In fact, many modern history books of America start with 1492, and Columbus occupies a central position in them, portrayed both positively and negatively. Indigenous people lived in the country was named as Indians by Columbus, who mistook the land for Asia. The Native Indians had occupied the Americas for thousands of years and had a culture of their own. They were adept in agriculture, hunting, and many other crafts. They lived in sync with nature, had their own ways of worshiping, and had a thriving community life.
The Native Indians were friendly towards the visitors at first and greeted them enthusiastically. Columbus wrote in his journals that,
“They brought us parrots and balls of cotton and spears and many other things, which they exchanged for the glass beads and hawks' bells. They willingly traded everything they owned”

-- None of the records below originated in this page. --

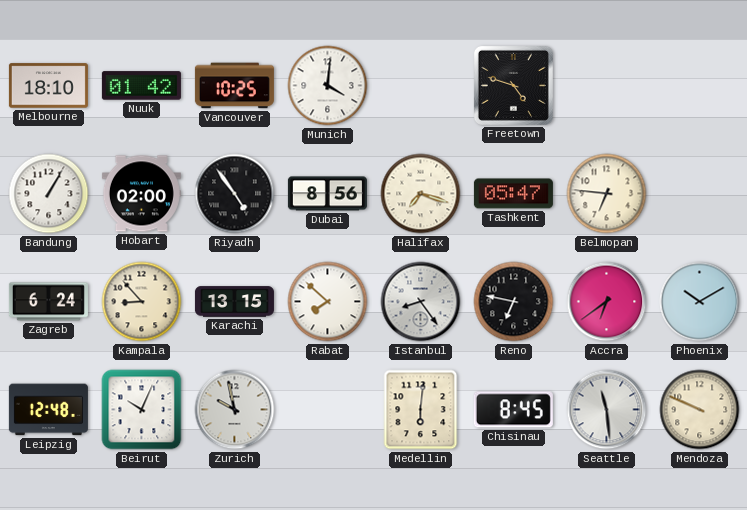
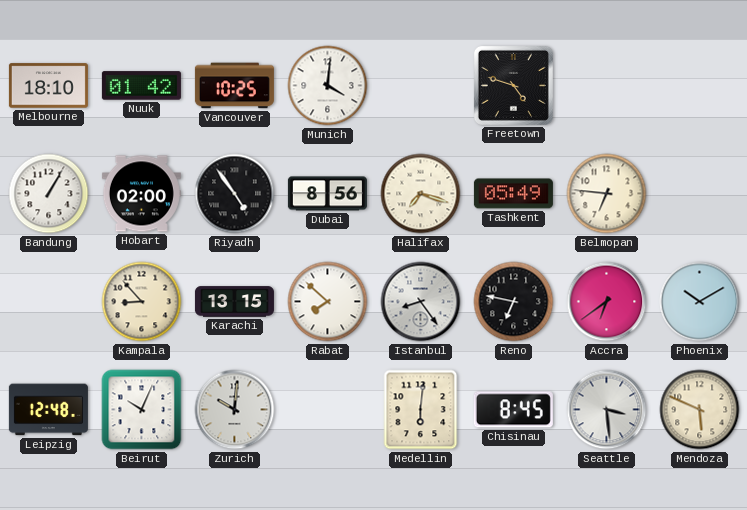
Tashkent: 05:47 -> 05:49
Zagreb: 6:24 -> none
Zurich: 9:58 -> 10:01
Seattle: 11:29 -> 3:29
Mendoza: 9:49 -> 5:49
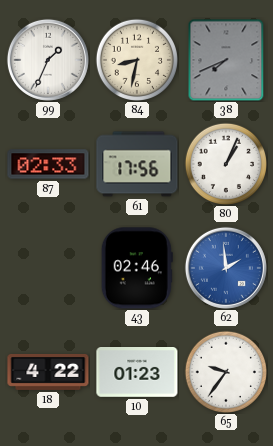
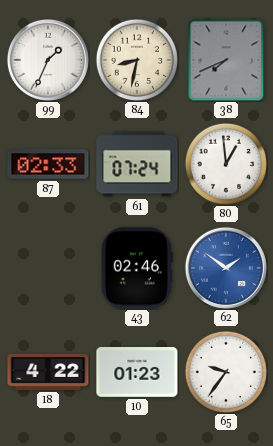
61: 17:56 -> 07:24
80: 1:04 -> 12:59
62: 1:59 -> 1:51
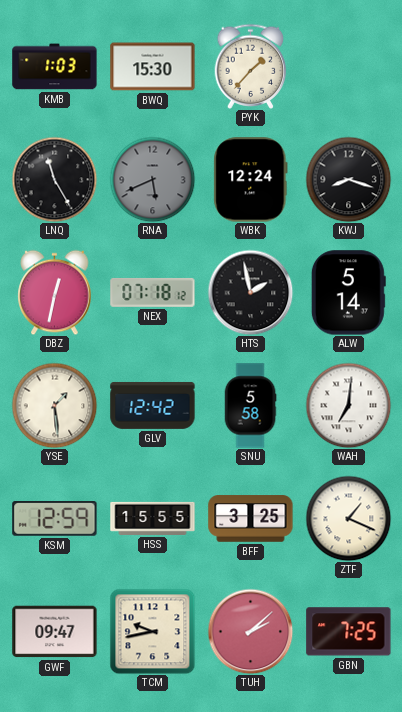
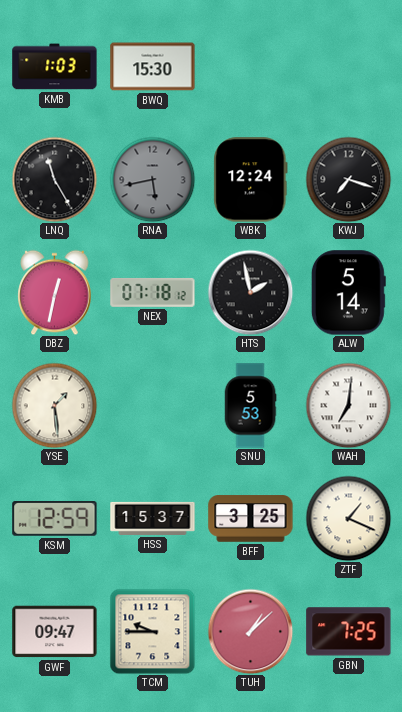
PYK: 1:37 -> none
RNA: 5:41 -> 5:43
KWJ: 8:18 -> 7:18
GLV: 12:42 -> none
SNU: 5:58 -> 5:53
HSS: 15:55 -> 15:37
TCM: 9:43 -> 9:45
TUH: 2:08 -> 1:08
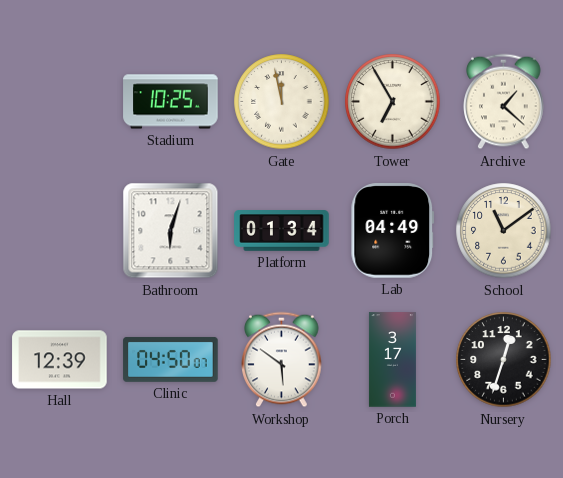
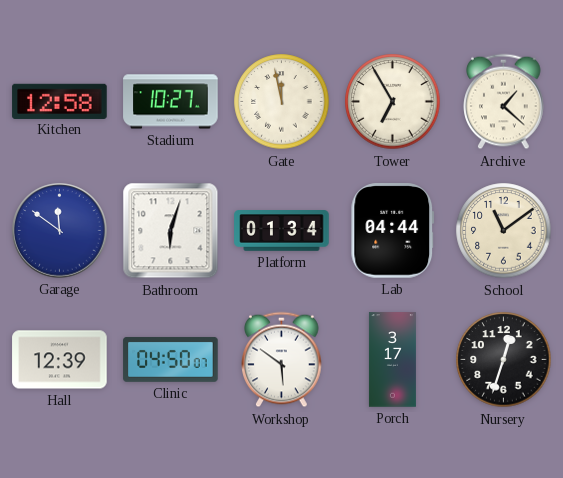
Kitchen: none -> 12:58
Stadium: 10:25 -> 10:27
Garage: none -> 11:51
Lab: 04:49 -> 04:44
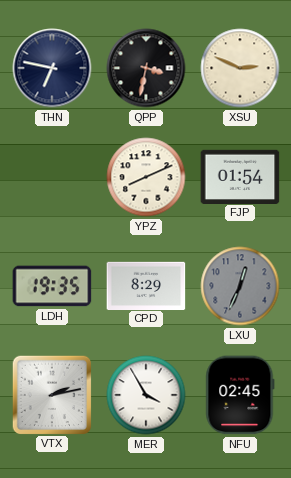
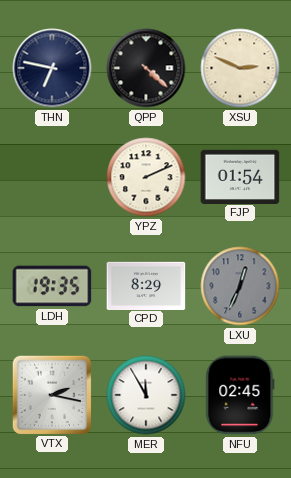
QPP: 3:32 -> 4:22
YPZ: 8:11 -> 2:11
VTX: 2:13 -> 2:17
MER: 3:55 -> 11:55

But their generosity was met with animosity by the Europeans. Columbus collected all the riches he could from the land, killed the natives who antagonized him, and took many others as samples to the mainland Europe. Many sailors followed Columbus, like John Cabot in the year 1497, Juan Ponce de Léon in 1513, and Hernando De Soto in 1539. Almost all the European powers tried to establish their colonies at the expense of the local population.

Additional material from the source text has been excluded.